- [HOW TO COMPLETE THIS TASK]: For this exercise, return only the lines in the records below from the one holding "alder og overvekt. Både kvinner og menn" through the one holding "миллионы оригинальных товаров с", including both, exactly as they appear and without pictures.

- [PROVIDED DATA]:
--------------------------------------------------
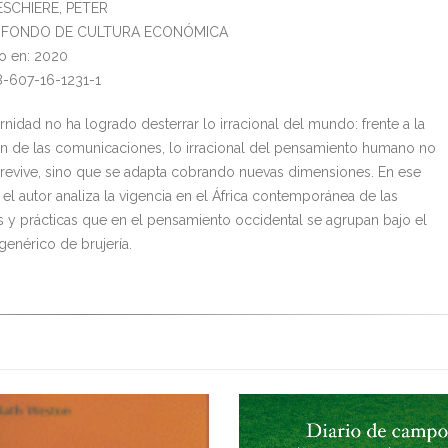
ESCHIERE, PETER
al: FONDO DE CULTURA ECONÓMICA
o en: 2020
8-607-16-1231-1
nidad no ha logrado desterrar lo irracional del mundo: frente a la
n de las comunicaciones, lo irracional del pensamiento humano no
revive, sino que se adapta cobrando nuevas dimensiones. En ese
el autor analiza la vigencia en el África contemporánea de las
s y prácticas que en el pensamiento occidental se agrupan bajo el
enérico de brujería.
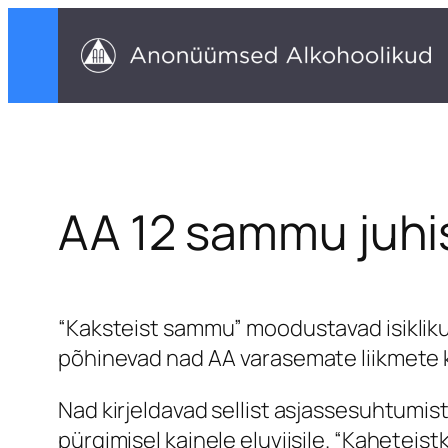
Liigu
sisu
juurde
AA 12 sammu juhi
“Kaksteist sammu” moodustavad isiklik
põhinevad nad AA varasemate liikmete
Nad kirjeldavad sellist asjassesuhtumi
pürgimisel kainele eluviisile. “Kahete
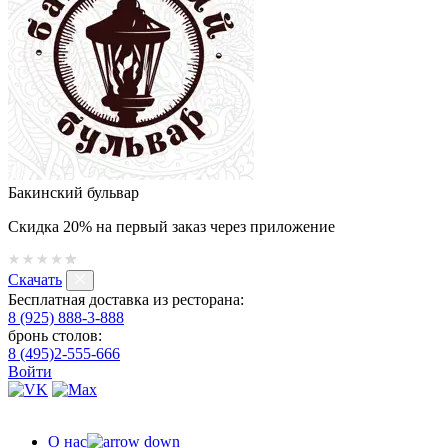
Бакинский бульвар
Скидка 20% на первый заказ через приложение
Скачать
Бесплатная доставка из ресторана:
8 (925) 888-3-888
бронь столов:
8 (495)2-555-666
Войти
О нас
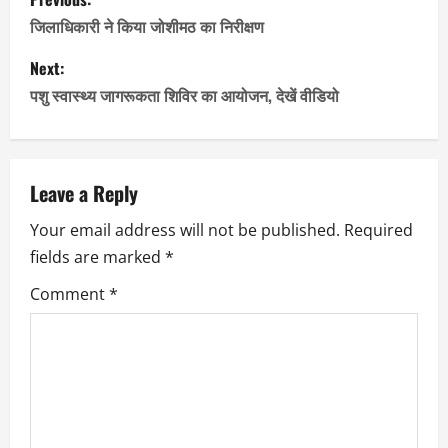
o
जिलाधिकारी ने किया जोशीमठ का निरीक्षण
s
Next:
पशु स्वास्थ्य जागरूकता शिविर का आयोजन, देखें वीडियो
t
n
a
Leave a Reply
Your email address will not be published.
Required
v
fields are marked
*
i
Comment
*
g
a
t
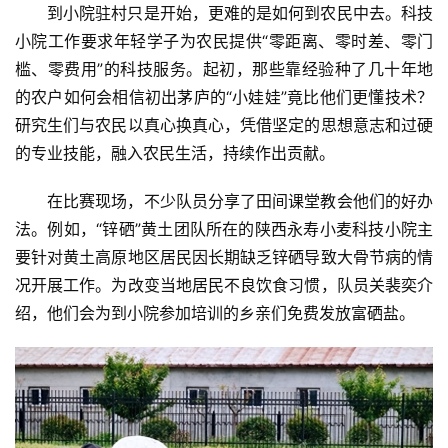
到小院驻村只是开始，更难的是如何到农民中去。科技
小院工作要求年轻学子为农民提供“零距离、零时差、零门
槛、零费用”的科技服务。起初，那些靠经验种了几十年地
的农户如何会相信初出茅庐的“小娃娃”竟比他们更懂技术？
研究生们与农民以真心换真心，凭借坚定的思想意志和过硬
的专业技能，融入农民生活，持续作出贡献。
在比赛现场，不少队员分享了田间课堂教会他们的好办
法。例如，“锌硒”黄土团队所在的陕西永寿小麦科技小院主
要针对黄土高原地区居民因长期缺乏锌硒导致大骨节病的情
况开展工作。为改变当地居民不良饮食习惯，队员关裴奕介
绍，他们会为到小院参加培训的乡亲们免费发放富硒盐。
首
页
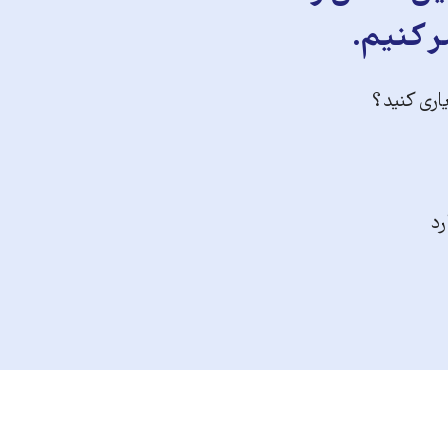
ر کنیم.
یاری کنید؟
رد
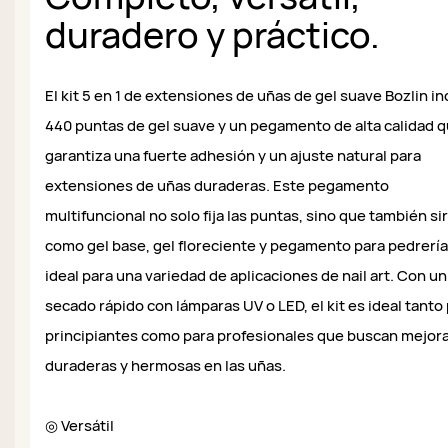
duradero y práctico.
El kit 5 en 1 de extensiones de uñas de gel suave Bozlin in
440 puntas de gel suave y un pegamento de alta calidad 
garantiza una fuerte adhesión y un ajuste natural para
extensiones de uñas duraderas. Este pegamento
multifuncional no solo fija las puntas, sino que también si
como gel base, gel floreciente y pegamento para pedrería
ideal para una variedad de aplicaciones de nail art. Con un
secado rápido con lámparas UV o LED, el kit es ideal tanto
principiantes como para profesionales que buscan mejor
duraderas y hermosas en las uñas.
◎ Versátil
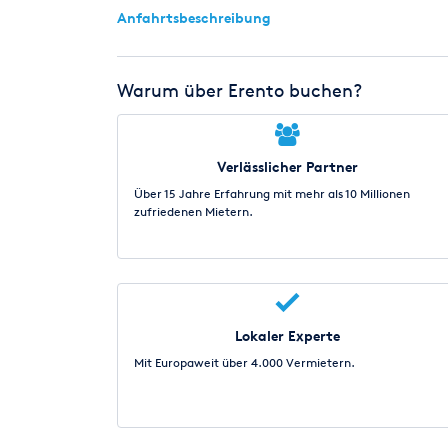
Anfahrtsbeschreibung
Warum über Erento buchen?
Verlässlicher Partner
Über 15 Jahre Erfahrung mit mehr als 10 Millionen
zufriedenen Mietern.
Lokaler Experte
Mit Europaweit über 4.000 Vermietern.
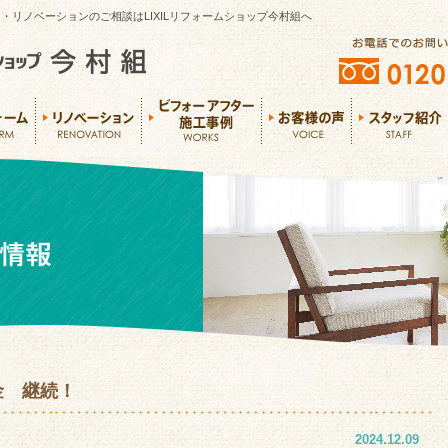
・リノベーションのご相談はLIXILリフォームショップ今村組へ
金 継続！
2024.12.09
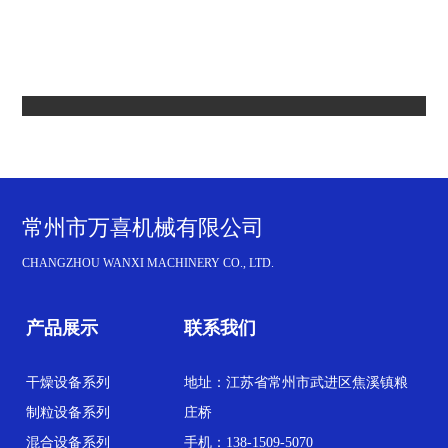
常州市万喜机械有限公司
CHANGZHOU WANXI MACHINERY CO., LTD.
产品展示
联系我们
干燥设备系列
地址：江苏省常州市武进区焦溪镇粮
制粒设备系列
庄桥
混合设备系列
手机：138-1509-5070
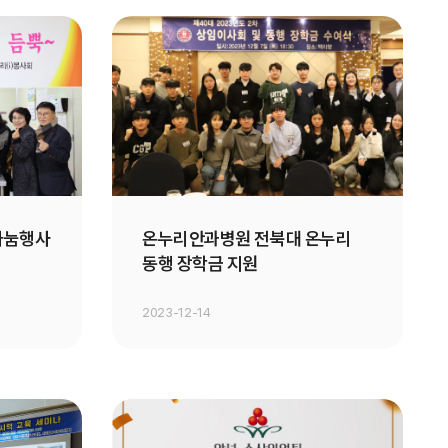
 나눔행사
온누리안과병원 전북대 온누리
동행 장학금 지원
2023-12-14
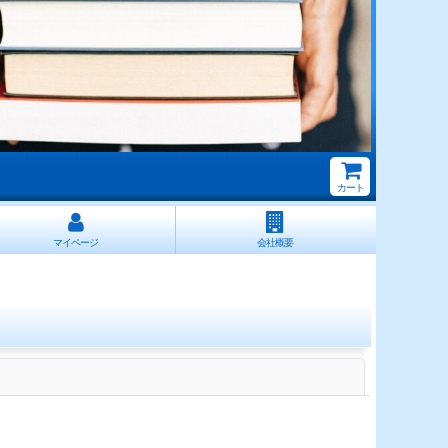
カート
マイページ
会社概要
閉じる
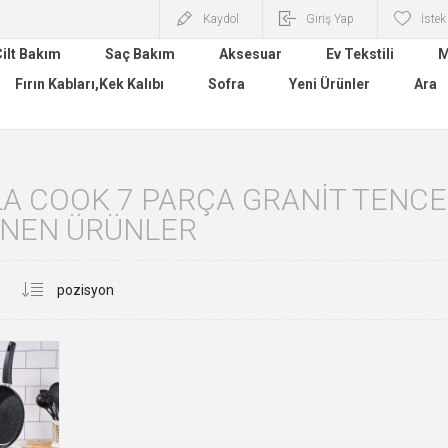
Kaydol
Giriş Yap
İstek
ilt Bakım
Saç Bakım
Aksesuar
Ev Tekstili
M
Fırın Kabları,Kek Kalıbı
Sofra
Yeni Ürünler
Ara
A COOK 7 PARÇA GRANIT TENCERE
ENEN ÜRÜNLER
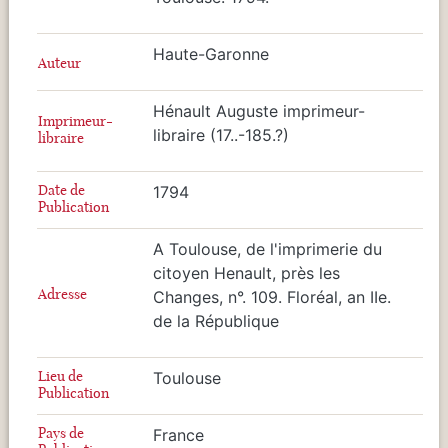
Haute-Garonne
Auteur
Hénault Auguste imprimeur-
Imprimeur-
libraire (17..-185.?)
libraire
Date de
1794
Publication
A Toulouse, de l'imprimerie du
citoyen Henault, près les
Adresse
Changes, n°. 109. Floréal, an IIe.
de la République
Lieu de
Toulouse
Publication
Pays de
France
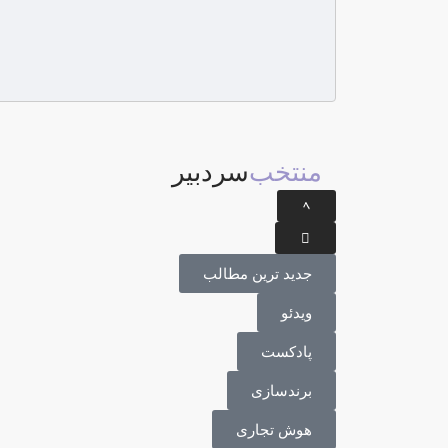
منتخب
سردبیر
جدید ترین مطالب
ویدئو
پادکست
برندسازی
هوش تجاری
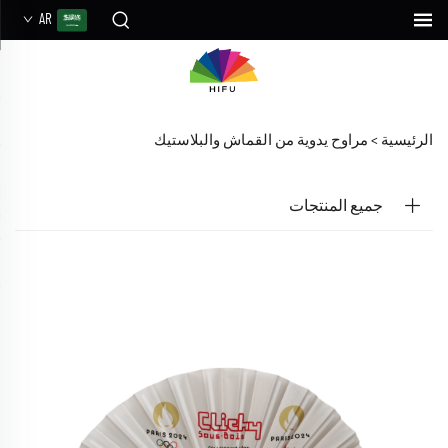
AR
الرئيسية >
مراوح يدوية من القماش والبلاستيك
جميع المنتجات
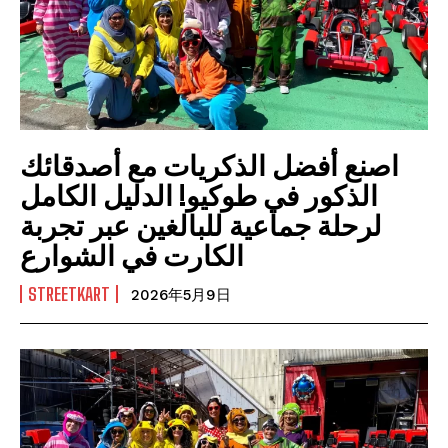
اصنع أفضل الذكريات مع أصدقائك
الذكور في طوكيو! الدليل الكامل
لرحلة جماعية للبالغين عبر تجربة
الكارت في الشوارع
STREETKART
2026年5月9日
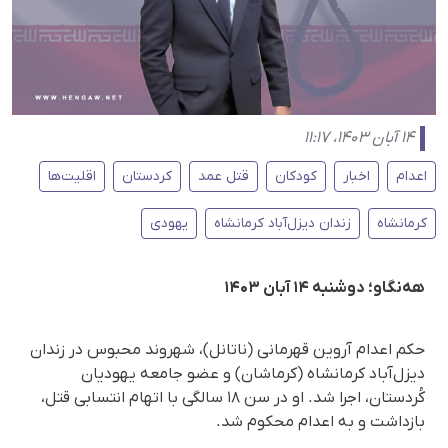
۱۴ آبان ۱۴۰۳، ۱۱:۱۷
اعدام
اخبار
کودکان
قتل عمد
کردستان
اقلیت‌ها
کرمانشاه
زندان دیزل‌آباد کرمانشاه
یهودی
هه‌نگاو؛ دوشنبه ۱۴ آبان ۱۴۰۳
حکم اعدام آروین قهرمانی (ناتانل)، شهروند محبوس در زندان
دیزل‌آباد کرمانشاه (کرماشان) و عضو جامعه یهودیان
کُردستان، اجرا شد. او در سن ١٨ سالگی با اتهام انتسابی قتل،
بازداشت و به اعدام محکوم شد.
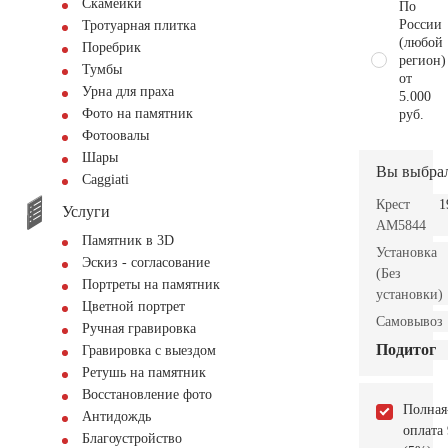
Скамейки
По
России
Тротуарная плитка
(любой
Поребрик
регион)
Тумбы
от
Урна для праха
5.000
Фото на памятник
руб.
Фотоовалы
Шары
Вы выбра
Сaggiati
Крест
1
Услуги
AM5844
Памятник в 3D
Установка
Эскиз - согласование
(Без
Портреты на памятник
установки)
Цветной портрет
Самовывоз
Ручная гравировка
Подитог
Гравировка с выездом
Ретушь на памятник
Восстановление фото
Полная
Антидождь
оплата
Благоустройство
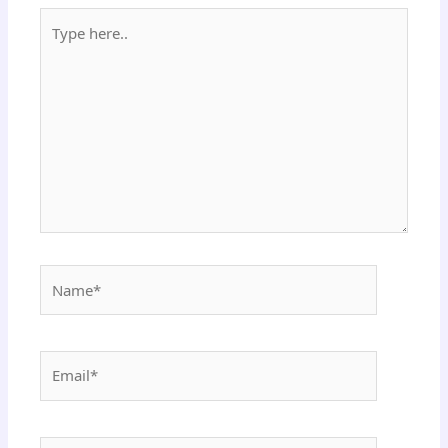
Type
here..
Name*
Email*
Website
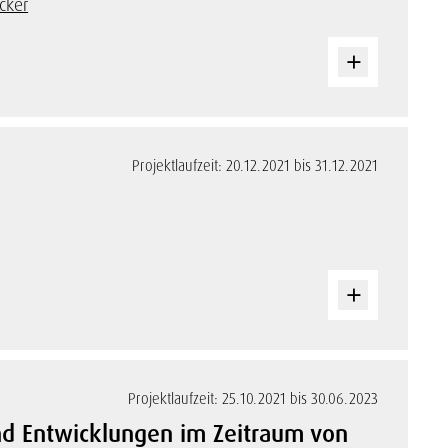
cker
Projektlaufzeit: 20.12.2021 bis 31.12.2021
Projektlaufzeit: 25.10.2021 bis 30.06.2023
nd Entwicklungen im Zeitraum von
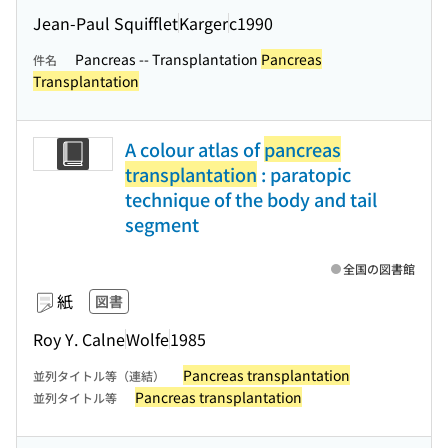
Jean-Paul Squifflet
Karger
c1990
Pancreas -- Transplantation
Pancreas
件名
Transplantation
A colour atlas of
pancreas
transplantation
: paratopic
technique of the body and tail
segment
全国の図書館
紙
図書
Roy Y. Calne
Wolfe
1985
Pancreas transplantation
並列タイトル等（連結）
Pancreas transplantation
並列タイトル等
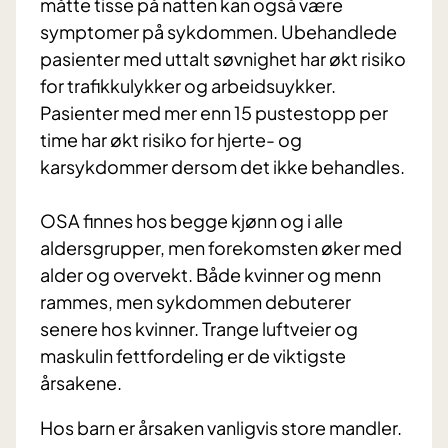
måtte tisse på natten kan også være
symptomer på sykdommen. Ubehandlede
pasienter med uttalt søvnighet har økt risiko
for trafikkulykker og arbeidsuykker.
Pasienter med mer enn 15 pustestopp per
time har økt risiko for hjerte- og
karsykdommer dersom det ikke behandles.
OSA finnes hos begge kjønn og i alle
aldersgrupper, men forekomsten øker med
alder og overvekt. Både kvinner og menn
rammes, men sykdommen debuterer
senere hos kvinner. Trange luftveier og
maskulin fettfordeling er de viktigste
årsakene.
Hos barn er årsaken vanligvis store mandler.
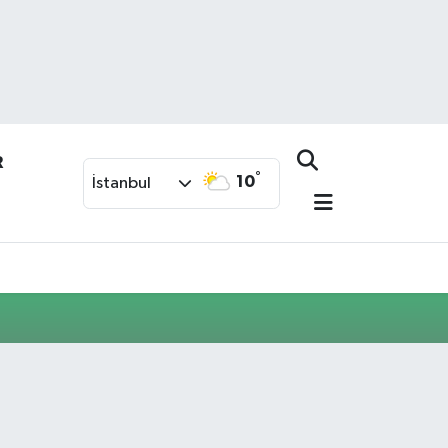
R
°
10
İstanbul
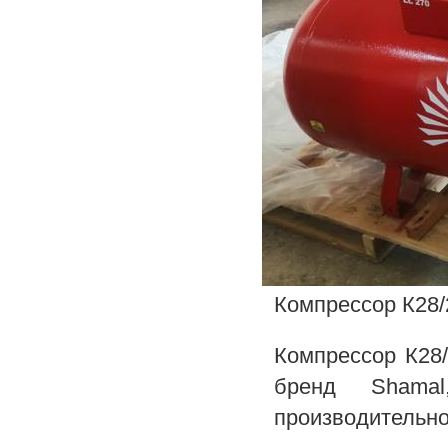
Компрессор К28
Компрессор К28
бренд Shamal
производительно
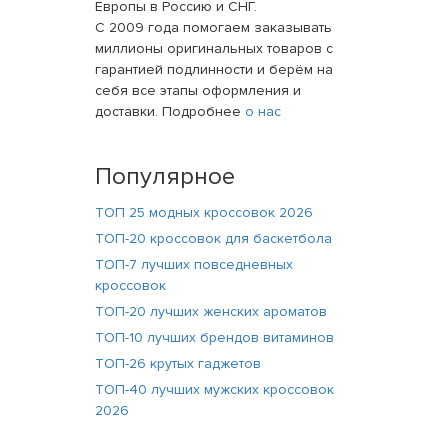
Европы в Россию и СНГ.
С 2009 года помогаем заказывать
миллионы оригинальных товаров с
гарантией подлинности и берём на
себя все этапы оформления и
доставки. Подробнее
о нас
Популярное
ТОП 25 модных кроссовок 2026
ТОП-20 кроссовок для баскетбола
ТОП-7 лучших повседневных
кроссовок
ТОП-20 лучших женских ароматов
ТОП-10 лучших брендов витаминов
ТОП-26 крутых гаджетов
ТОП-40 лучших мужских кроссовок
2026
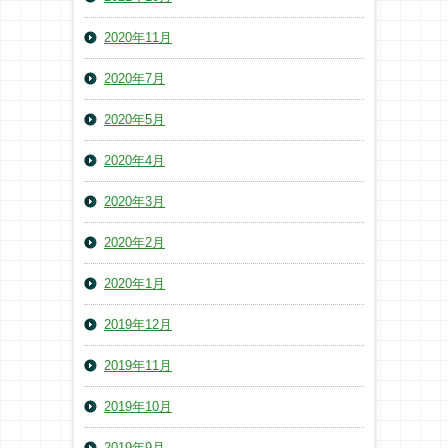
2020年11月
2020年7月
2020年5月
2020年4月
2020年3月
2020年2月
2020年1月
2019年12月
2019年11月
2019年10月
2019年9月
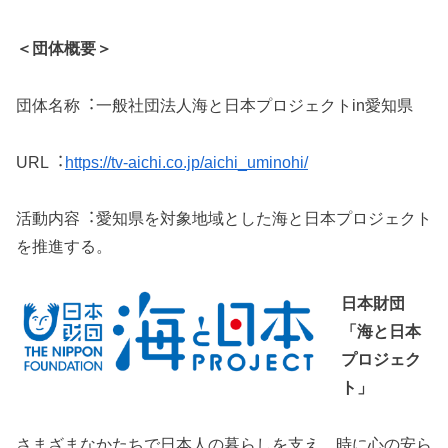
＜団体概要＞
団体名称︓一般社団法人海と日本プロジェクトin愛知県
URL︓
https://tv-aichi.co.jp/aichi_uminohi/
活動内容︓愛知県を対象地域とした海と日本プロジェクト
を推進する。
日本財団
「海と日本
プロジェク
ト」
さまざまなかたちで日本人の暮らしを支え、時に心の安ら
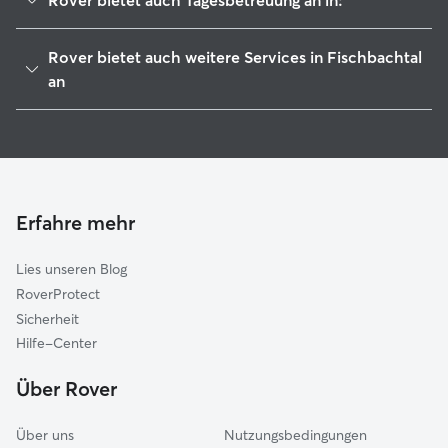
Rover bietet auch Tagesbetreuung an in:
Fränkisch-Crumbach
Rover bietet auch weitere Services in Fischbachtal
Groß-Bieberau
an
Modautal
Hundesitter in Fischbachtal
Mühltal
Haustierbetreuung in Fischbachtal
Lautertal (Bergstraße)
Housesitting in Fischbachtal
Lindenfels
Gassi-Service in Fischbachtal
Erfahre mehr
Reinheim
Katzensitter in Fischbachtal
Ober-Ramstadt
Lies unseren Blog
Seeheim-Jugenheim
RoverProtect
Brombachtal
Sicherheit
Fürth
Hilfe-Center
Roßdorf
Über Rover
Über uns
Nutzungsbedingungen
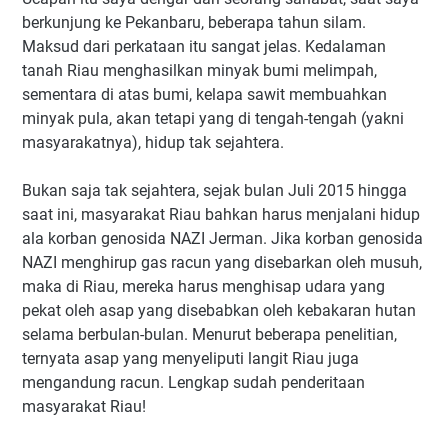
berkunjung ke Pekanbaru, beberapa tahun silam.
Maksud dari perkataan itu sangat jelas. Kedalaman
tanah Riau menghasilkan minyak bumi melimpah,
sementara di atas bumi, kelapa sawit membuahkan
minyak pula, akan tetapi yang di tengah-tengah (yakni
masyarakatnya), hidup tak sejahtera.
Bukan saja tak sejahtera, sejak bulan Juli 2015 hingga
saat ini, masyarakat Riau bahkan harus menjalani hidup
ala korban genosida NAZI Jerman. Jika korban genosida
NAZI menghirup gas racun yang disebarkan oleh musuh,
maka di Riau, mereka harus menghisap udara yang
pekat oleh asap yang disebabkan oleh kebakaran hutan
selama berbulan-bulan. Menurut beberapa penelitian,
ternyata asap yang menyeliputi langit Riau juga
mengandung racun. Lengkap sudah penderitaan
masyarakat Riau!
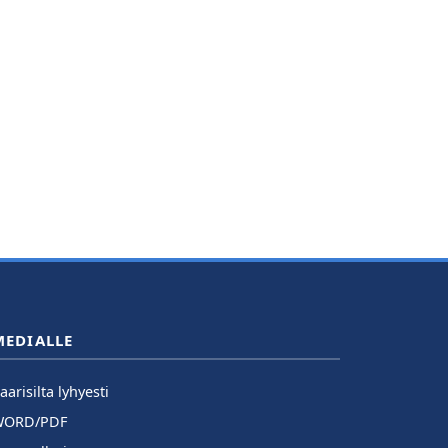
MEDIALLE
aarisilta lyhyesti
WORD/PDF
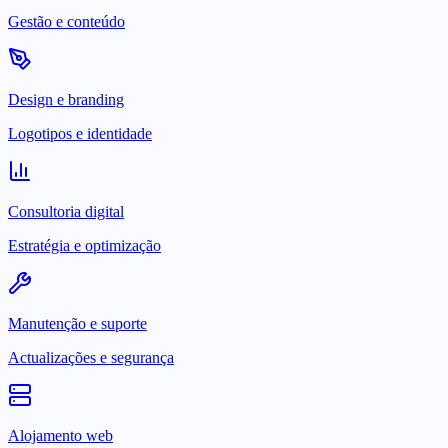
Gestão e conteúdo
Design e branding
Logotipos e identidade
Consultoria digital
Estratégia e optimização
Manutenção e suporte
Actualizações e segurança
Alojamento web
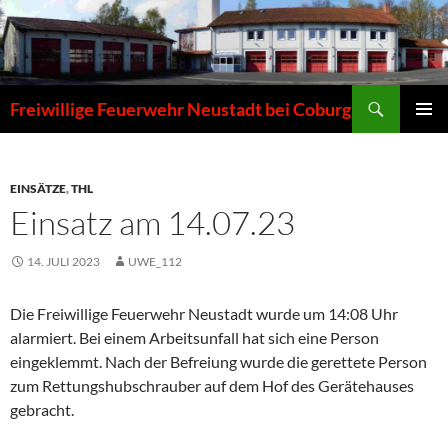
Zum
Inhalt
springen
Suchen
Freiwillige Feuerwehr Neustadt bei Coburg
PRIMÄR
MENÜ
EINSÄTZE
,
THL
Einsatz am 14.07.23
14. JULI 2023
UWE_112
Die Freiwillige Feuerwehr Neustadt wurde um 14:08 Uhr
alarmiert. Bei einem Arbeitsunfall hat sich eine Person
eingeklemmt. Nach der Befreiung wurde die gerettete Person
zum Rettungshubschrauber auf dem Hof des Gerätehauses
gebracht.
--------------------------------------------------
- [EXERCISE SOLUTION]:
alder og overvekt. Både kvinner og menn
rammes, men sykdommen debuterer
senere hos kvinner. Trange luftveier og
maskulin fettfordeling er de viktigste
årsakene.
Hos barn er årsaken vanligvis store mandler.
R
°
10
İstanbul
Компрессор К28
Компрессор К28
бренд Shamal
производительно
Европы в Россию и СНГ.
С 2009 года помогаем заказывать
миллионы оригинальных товаров с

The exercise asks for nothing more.